GOP members are turning to immigration reform to upgrade a party image tainted by negative rhetoric toward Latinos this election.

Mitt Romney reopened fresh wounds when he said President Barack Obama was reelected because he bribed minority groups with “extraordinary gifts from the government.”

Comments like Romney’s get in the way of the conservative message and turn Latinos off to the GOP, said Louisiana Gov. Bobby Jindal, the new chairman of the Republican Governor’s Association, during CNN’s “The Situation Room with Wolf Blitzer.”

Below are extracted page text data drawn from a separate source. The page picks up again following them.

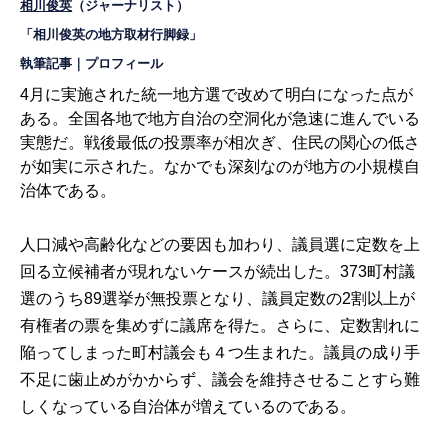
相川俊英
（ジャーナリスト）
「相川俊英の地方取材行脚録」
執筆記事
｜
プロフィール
4月に実施された統一地方選で改めて明白になった点が
ある。全国各地で地方自治の空洞化が急速に進んでいる
実態だ。戦後最低の投票率が相次ぎ、住民の関心の低さ
が如実に示された。なかでも深刻なのが地方の小規模自
治体である。
人口減や高齢化などの要因も加わり、議員選に定数を上
回る立候補者が現れないケースが続出した。373町村議
選のうち89選挙が無投票となり、議員定数の2割以上が
有権者の票を集めずに議席を得た。さらに、定数割れに
陥ってしまった町村議会も４つ生まれた。議員の成り手
不足に歯止めがかからず、議会を維持させることすら難
しくなっている自治体が増えているのである。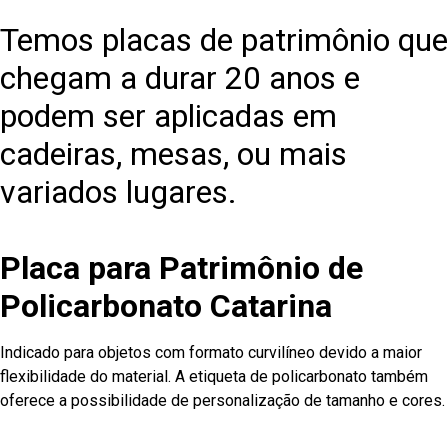
Temos placas de patrimônio que
chegam a durar 20 anos e
podem ser aplicadas em
cadeiras, mesas, ou mais
variados lugares.
Placa para Patrimônio de
Policarbonato Catarina
Indicado para objetos com formato curvilíneo devido a maior
flexibilidade do material. A etiqueta de policarbonato também
oferece a possibilidade de personalização de tamanho e cores.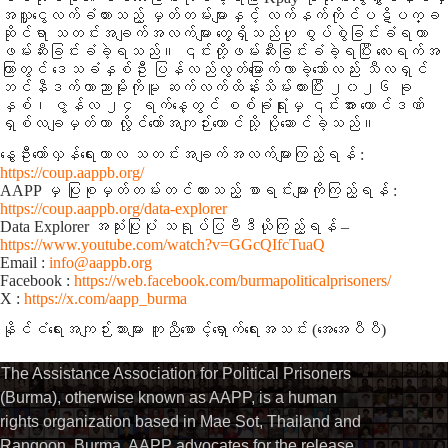
အလှူငွေလက်ခံထားသည့် မှတ်တမ်းများနှင့် လက်နက်ကိုင်ပဋိပက္ခ
ဆိုင်ရာ သတင်းအချက်အလက်များ တွေ့ရှိသည်ဟု စွပ်စွဲခြင်းခံရကာ
ဖမ်းဆီးခြင်းခံခဲ့ရသည်။ ၎င်းတို့ဖမ်းဆီးခြင်းခံခဲ့ရပြီး လေးရက်အ
ကြာတွင် ဒေသခံနှစ်ဦး ပြန်လည်လွတ်မြောက်လာခဲ့သော်လည်း သီလရှင်
ဘင်နီဒက်တာညာမိုးကိုမူ ဆက်လက်ထိန်းသိမ်းထားပြီး ၂၀၂၆ ခု
နှစ်၊ ဇွန်လ ၂၄ ရက်နေ့တွင် စစ်ခုံရုံးမှ ၎င်းအား ထောင်ဒဏ်
ရှစ်လချမှတ်ကာ လွိုင်ကော်အကျဉ်းထောင်သို့ ပို့ဆောင်ခဲ့သည်။
နွေဦးတော်လှန်ရေးကာလ သတင်းအချက်အလက်များကြည့်ရန် :
https://coup.aappb.org/
AAPP မှ ပြုစုမှတ်တမ်းတင်ထားသည့် စာရင်းများကိုကြည့်ရန် :
https://coup.aappb.org/data-explorer
Data Explorer အသုံးပြုပုံ သရုပ်ပြဗီဒီယိုကြည့်ရန် –
https://www.youtube.com/watch?v=GGcQIfcTuaQ
Email :
info@aappb.org
Facebook :
https://web.facebook.com/burmapoliticalprisoners/
X :
https://x.com/aapp_burma
နိုင်ငံရေးအကျဉ်းသားများ ကူညီစောင့်ရှောက်ရေးအသင်း (အေအေပီပီ)⁩
The Assistance Association for Political Prisoners
(Burma), otherwise known as AAPP, is a human
rights organization based in Mae Sot, Thailand and
Rangoon, Burma. AAPP advocates for the release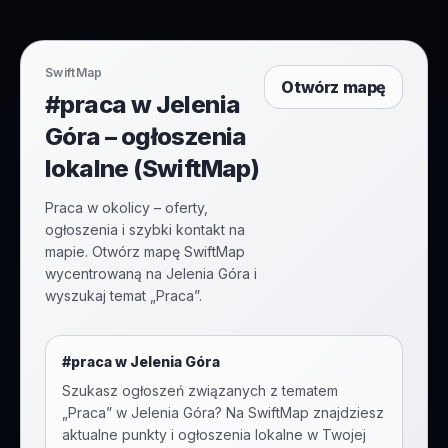
SwiftMap
Otwórz mapę
#praca w Jelenia
Góra – ogłoszenia
lokalne (SwiftMap)
Praca w okolicy – oferty,
ogłoszenia i szybki kontakt na
mapie. Otwórz mapę SwiftMap
wycentrowaną na Jelenia Góra i
wyszukaj temat „Praca”.
#
praca
w
Jelenia Góra
Szukasz ogłoszeń związanych z tematem
„
Praca
” w
Jelenia Góra
? Na SwiftMap znajdziesz
aktualne punkty i ogłoszenia lokalne w Twojej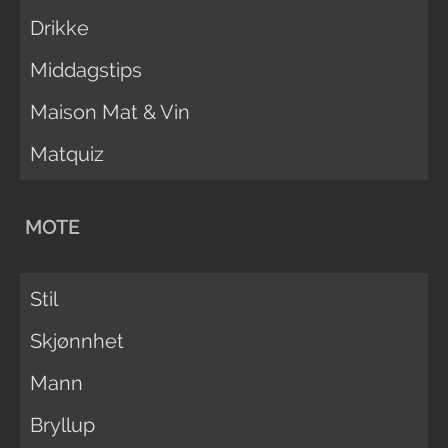
Drikke
Middagstips
Maison Mat & Vin
Matquiz
MOTE
Stil
Skjønnhet
Mann
Bryllup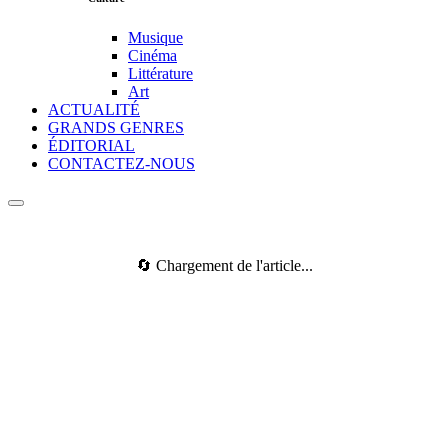
Musique
Cinéma
Littérature
Art
ACTUALITÉ
GRANDS GENRES
ÉDITORIAL
CONTACTEZ-NOUS
🔄 Chargement de l'article...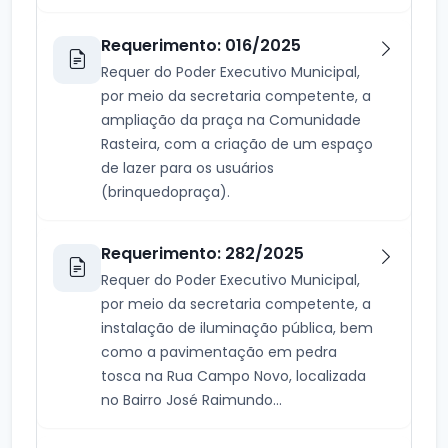
Requerimento: 016/2025
Requer do Poder Executivo Municipal,
por meio da secretaria competente, a
ampliação da praça na Comunidade
Rasteira, com a criação de um espaço
de lazer para os usuários
(brinquedopraça).
Requerimento: 282/2025
Requer do Poder Executivo Municipal,
por meio da secretaria competente, a
instalação de iluminação pública, bem
como a pavimentação em pedra
tosca na Rua Campo Novo, localizada
no Bairro José Raimundo...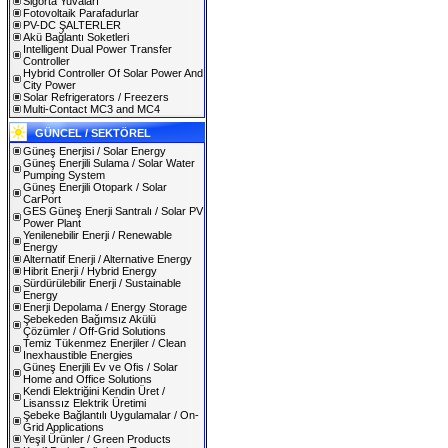
Sigorta Yuvaları
Fotovoltaik Parafadurlar
PV-DC ŞALTERLER
Akü Bağlantı Soketleri
Intelligent Dual Power Transfer
Controller
Hybrid Controller Of Solar Power And
City Power
Solar Refrigerators / Freezers
Multi-Contact MC3 and MC4
GÜNCEL / SEKTÖREL
Güneş Enerjisi / Solar Energy
Güneş Enerjili Sulama / Solar Water
Pumping System
Güneş Enerjili Otopark / Solar
CarPort
GES Güneş Enerji Santralı / Solar PV
Power Plant
Yenilenebilir Enerji / Renewable
Energy
Alternatif Enerji / Alternative Energy
Hibrit Enerji / Hybrid Energy
Sürdürülebilir Enerji / Sustainable
Energy
Enerji Depolama / Energy Storage
Şebekeden Bağımsız Akülü
Çözümler / Off-Grid Solutions
Temiz Tükenmez Enerjiler / Clean
Inexhaustible Energies
Güneş Enerjili Ev ve Ofis / Solar
Home and Office Solutions
Kendi Elektriğini Kendin Üret /
Lisanssız Elektrik Üretimi
Şebeke Bağlantılı Uygulamalar / On-
Grid Applications
Yeşil Ürünler / Green Products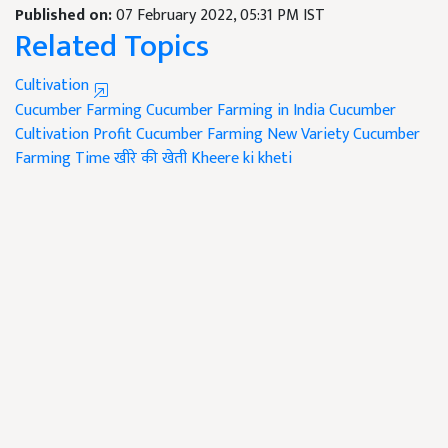
Published on:
07 February 2022, 05:31 PM IST
Related Topics
Cultivation
Cucumber Farming
Cucumber Farming in India
Cucumber
Cultivation Profit
Cucumber Farming New Variety
Cucumber
Farming Time
खीरे की खेती
Kheere ki kheti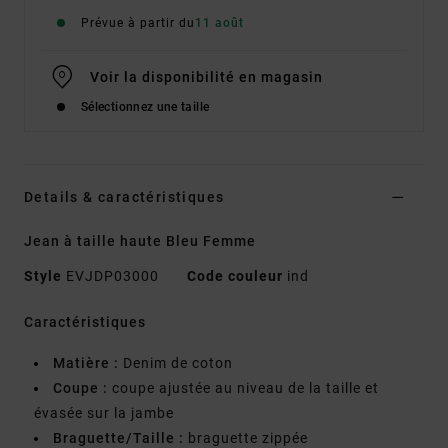
Prévue à partir du
11 août
Voir la disponibilité en magasin
Sélectionnez une taille
Details & caractéristiques
Jean à taille haute Bleu Femme
Style
EVJDP03000
Code couleur
ind
Caractéristiques
Matière :
Denim de coton
Coupe :
coupe ajustée au niveau de la taille et
évasée sur la jambe
Braguette/Taille :
braguette zippée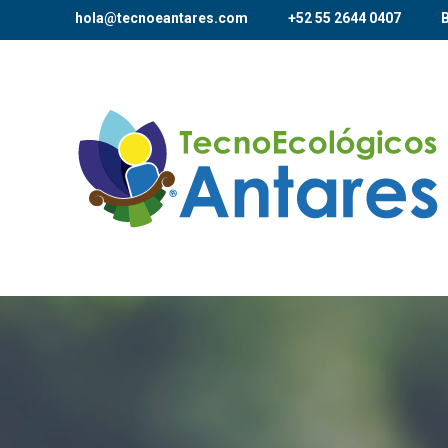
hola@tecnoeantares.com
+52 55 2644 0407
B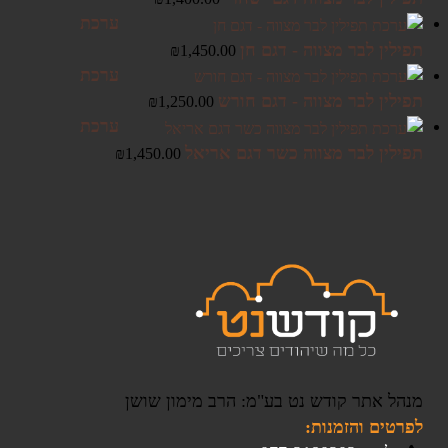
ערכת
תפילין לבר מצווה - דגם חן
₪
1,450.00
ערכת
תפילין לבר מצווה - דגם חורש
₪
1,250.00
ערכת
תפילין לבר מצווה כשר דגם אריאל
₪
1,450.00
מנהל אתר קודש נט בע"מ: הרב מימון שושן
לפרטים והזמנות: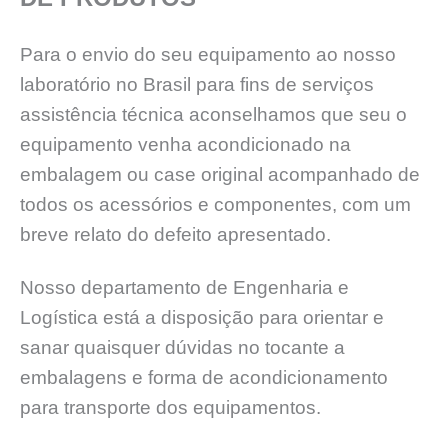
Para o envio do seu equipamento ao nosso
laboratório no Brasil para fins de serviços
assistência técnica aconselhamos que seu o
equipamento venha acondicionado na
embalagem ou case original acompanhado de
todos os acessórios e componentes, com um
breve relato do defeito apresentado.
Nosso departamento de Engenharia e
Logística está a disposição para orientar e
sanar quaisquer dúvidas no tocante a
embalagens e forma de acondicionamento
para transporte dos equipamentos.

“Republican candidates this year did a lot of damage to the brand,” Jindal said. ”As a party, we need to stop talking down to voters.”

WASHINGTON, DC – NOVEMBER 08: Latinos and immigrants participate in a rally on immigration reform in front of the White House on November 8, 2012 in Washington, DC. Immigrant rights organizations called on President Barack Obama to fulfill his promise of passing comprehensive immigration reform. (Photo by Mark Wilson/Getty Images)

So Jindal and other Republicans are taking a new look at immigration, and it’s nothing like the “self-deportation” approach that might have cost Romney the presidency.

Texas, home to 1,254 miles of the 1,900-mile-long U.S.-Mexico border and a staunch Republican state, is shedding GOP stereotypes and moving toward  immigration reform in an attempt to ward off a potential Democratic takeover as the Latino population grows.

The movement is being spearheaded by Brad Bailey, a restaurant owner and political activist from Houston (who also uses E-Verify to check the citizenship status of his employees). His proposed immigration solution includes a temporary guest worker program, securing the border and reforming Social Security cards to prevent counterfeiting.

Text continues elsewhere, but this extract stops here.